Diamonds Are Forever by Ian Fleming
Reviewed by Jason Koivu
My rating: 3 of 5 stars
Bond slips into the diamond smuggling market and the American mafia.
Not a bad installment in the Bond series. I don't recall ever seeing the movie version, so I can't say if they parallel much or at all, but I can say that Diamonds Are Forever makes for a fine little read.
It's not exactly the most exciting spy thriller ever. In fact, there were a number of spots through out the book that had me ho-humming. It seems like Fleming wanted to flex his prose muscles a bit with this one. There are some nice descriptions of characters and places, but they do tend to slow down the action a bit. Or perhaps there just wasn't all that much action to begin with. I guess there was a shoot out and a tense, butt-clenching moment during a hot mud bath scene, but that didn't really even involve Bond.

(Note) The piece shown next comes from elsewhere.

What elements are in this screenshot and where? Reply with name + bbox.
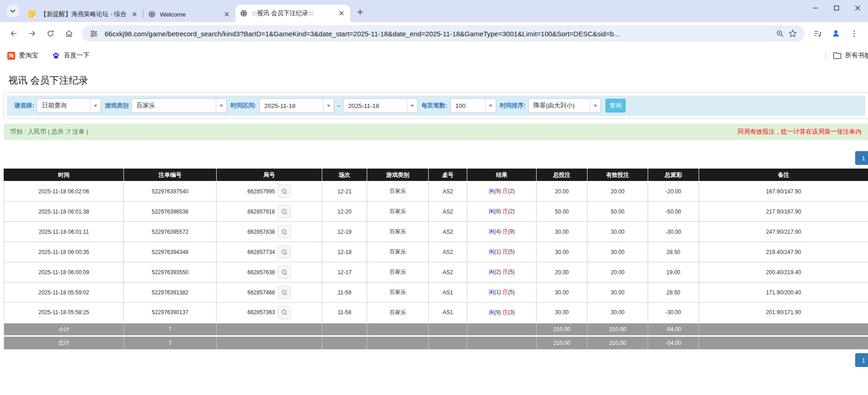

There are also some racial issues with Diamonds.... I was listening to this on audiobook and during a moment when I wasn't paying the closest of attention, I thought I heard a distressingly racist passage. Racist dialogue is one thing, but when the writer includes it in the narrative it's an entirely different thing. I don't know, I could be wrong. I didn't bother going back to verify. Maybe I should have, but ya know, I just didn't feel like wallowing in that kind of mire. If I were black, I'd probably just stay away from the Bond series all together. For example, I know "negro" was once acceptable, but its usage comes from an error of an era that ought never to have happened and one that needs to be burned, buried and put in the past forever.